Tenía razón. Cuando se le curó la boca, su dentista le puso a papá una dentadura blanca, enorme, perfecta, que le daba un aspecto un poco ridículo. Sobre todo, lo hacía extrañamente parecido a todos los viejos que andaban por ahí con la misma dentadura, como repentinos hermanos de sangre.
Una sola vez lo escuché hablar mal de sus dientes nuevos. Estábamos en un asado y uno de mis hijos le preguntó cómo era comer carne con dentadura postiza.
– Imagínate que entras en una habitación llena de mujeres -dijo papá-. Todas hermosas, todas de dieciocho años, todas con las tetas al aire. Pero no te podes sacar los guantes.

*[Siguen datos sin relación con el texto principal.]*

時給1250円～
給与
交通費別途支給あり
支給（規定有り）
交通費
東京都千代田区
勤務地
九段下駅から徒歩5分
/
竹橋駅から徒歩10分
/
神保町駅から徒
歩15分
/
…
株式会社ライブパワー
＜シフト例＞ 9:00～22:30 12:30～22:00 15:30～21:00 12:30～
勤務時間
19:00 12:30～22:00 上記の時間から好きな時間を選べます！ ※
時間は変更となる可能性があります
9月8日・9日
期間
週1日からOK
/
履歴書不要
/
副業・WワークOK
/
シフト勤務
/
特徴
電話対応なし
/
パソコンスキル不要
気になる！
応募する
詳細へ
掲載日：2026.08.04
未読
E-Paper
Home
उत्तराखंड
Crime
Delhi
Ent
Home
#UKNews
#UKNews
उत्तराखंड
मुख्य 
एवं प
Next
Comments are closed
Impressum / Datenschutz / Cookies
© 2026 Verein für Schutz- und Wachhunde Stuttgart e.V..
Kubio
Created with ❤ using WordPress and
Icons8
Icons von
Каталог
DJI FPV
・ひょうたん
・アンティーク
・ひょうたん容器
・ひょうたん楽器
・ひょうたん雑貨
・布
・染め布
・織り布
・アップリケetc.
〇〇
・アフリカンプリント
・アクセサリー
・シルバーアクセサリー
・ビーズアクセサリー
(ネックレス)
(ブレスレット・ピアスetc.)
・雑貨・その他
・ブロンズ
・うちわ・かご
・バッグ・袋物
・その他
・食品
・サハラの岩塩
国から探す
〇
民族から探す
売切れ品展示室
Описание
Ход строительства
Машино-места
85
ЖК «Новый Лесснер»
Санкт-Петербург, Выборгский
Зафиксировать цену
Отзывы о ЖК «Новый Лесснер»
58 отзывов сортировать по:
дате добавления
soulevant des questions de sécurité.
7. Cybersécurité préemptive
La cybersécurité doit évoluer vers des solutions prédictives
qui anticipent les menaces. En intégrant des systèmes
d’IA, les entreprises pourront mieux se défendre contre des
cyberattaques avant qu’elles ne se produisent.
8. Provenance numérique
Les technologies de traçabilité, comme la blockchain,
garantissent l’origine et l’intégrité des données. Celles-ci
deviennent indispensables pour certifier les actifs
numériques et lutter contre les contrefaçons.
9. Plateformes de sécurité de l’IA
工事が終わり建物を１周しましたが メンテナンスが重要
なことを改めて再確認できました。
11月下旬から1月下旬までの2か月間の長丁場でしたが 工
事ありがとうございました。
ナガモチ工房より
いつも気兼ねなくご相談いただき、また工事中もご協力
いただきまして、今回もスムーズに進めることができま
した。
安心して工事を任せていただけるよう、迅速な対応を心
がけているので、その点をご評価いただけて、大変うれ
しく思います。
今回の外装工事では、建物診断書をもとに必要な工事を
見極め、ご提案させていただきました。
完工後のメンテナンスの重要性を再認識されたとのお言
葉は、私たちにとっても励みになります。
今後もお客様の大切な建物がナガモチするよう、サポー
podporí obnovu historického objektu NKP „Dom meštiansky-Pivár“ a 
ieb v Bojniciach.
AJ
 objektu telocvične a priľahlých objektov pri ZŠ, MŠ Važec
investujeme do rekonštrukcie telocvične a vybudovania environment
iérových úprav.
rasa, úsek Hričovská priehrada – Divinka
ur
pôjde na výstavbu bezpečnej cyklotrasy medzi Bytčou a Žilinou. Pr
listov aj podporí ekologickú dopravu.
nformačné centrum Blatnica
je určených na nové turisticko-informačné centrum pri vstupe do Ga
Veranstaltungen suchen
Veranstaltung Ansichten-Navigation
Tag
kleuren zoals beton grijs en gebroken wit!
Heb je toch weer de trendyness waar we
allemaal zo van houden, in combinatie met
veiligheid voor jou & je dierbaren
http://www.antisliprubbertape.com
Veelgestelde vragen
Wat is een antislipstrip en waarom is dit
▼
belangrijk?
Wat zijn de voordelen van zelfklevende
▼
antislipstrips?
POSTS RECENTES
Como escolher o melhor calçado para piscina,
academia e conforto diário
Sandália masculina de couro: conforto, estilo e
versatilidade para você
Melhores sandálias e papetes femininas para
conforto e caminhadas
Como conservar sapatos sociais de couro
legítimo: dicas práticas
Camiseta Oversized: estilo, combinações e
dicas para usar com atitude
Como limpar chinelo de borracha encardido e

Por eso lo odiaba, por eso lo amaba. Aunque en ciertas circunstancias pusiera el dinero por encima de todo, mi padre también era capaz de beberse la vida a grandes tragos, gozando con el egoísmo absoluto de un bebé. Se lanzaba de cabeza al río de la vida mientras yo me quedaba en la orilla dudando y haciendo cálculos. Diciéndome a mí mismo que me preocupaba por los demás, intentando solazarme con mi conciencia ética, cuando quizás sólo tenía miedo.

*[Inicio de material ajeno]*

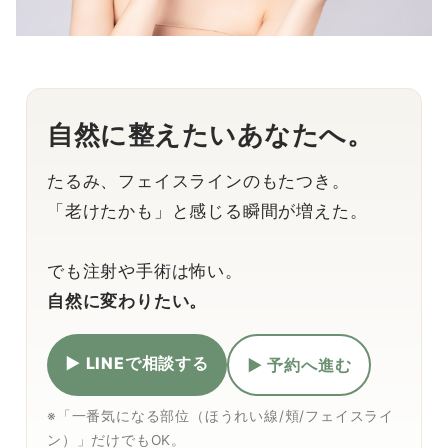
自然に整えたいあなたへ。
たるみ、フェイスラインのもたつき。
「老けたかも」と感じる瞬間が増えた。
でも注射や手術は怖い。
自然に変わりたい。
▶ LINEで相談する
▶ 予約へ進む
※「一番気になる部位（ほうれい線/頬/フェイスライ
ン）」だけでもOK。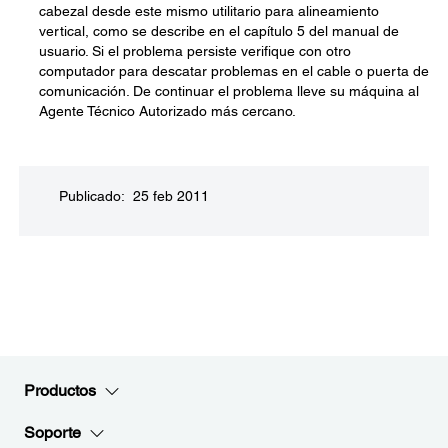
cabezal desde este mismo utilitario para alineamiento
vertical, como se describe en el capítulo 5 del manual de
usuario. Si el problema persiste verifique con otro
computador para descatar problemas en el cable o puerta de
comunicación. De continuar el problema lleve su máquina al
Agente Técnico Autorizado más cercano.
Publicado: 25 feb 2011
Productos
Soporte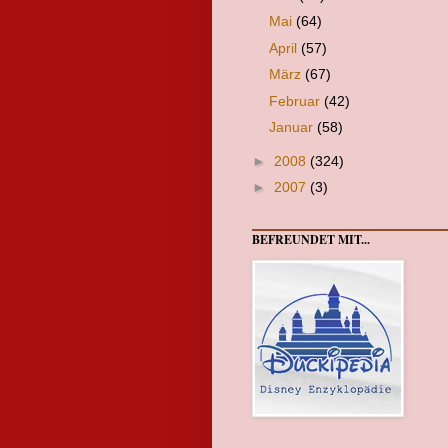
Mai
(64)
April
(57)
März
(67)
Februar
(42)
Januar
(58)
►
2008
(324)
►
2007
(3)
BEFREUNDET MIT...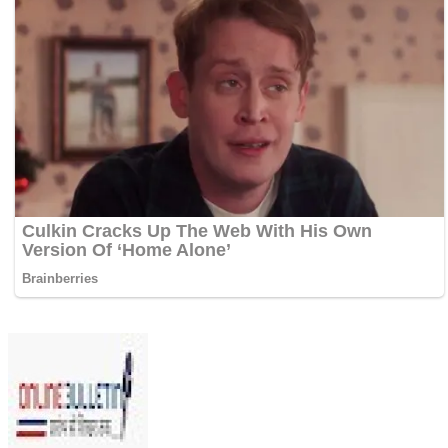
Send
an
email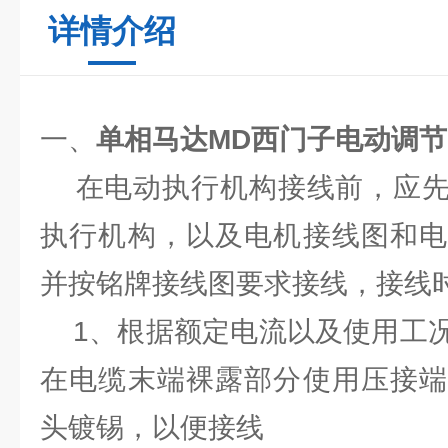
详情介绍
一、
单相马达MD西门子电动调节
在电动执行机构接线前，应先
执行机构，以及电机接线图和电
并按铭牌接线图要求接线，接线
1、根据额定电流以及使用工况
在电缆末端裸露部分使用压接端
头镀锡，以便接线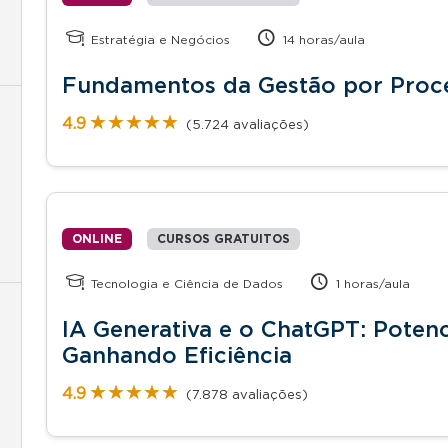
Estratégia e Negócios
14 horas/aula
Fundamentos da Gestão por Proc
★★★★★
★★★★★
4.9
(5.724 avaliações)
ONLINE
CURSOS GRATUITOS
Tecnologia e Ciência de Dados
1 horas/aula
IA Generativa e o ChatGPT: Potenc
Ganhando Eficiência
★★★★★
★★★★★
4.9
(7.878 avaliações)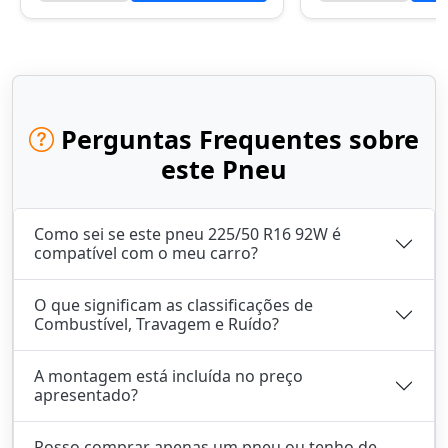
Perguntas Frequentes sobre
este Pneu
Como sei se este pneu 225/50 R16 92W é
compatível com o meu carro?
O que significam as classificações de
Combustível, Travagem e Ruído?
A montagem está incluída no preço
apresentado?
Posso comprar apenas um pneu ou tenho de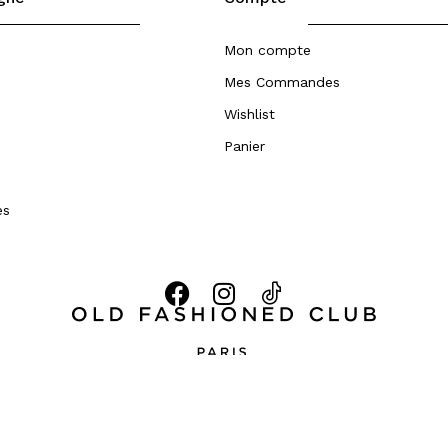
Mon compte
Mes Commandes
Wishlist
Panier
es
servés –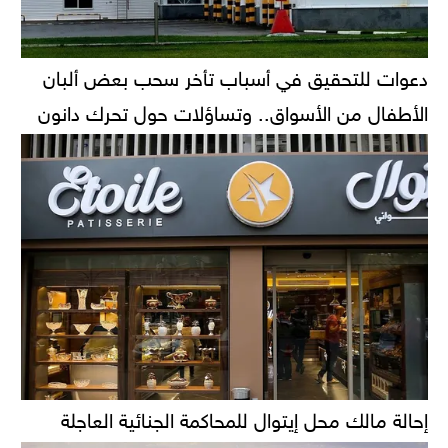
دعوات للتحقيق في أسباب تأخر سحب بعض ألبان
الأطفال من الأسواق.. وتساؤلات حول تحرك دانون
إحالة مالك محل إيتوال للمحاكمة الجنائية العاجلة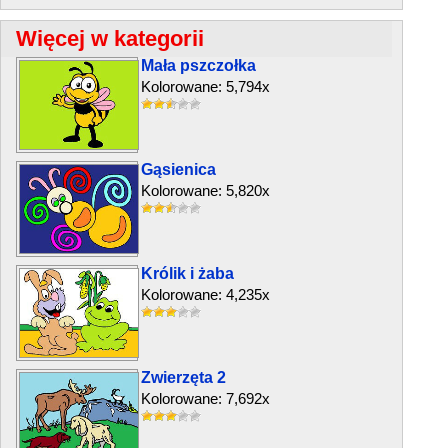
Więcej w kategorii
Mała pszczołka
Kolorowane: 5,794x
Gąsienica
Kolorowane: 5,820x
Królik i żaba
Kolorowane: 4,235x
Zwierzęta 2
Kolorowane: 7,692x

Tengo presente, ahora, la imagen de la dentadura de mi padre, mientras busco en casas de ortodoncia una prótesis apropiada para la boca de mi cliente muerto, el compañero de Romaris. Quiero algo mejor, más natural que esos dientes de artificio, demasiado perfectos.
La puesta en escena de Margot no ha modificado mi interés profesional en este trabajo, ni siquiera mi simpatía por Alberto Romaris, que me tiene un poco de miedo y se ruboriza cuando me ve.
En su momento intentó explicarme lo que había pasado con lágrimas en los ojos, no sé si de pena, de vergüenza o de miedo. Cuando se aseguró de que no habría reacción violenta de mi parte, quiso más: que nadie lo supiera. No porque sus amistades vieran con malos ojos su relación con una mujer; al contrario, esa demostración de nuevas e inesperadas posibilidades eróticas lo dotaría probablemente de prestigio. Sino por una suerte de supersticiosa creencia (pero nunca me lo diría, se lo diría) de que el rumor pudiera llegar a oídos del cadáver. Como si su amigo, su amor, su compañero pudiera enterarse de algún modo, antes de ser enterrado, de que Romaris estaba siendo tan velozmente infiel a su memoria.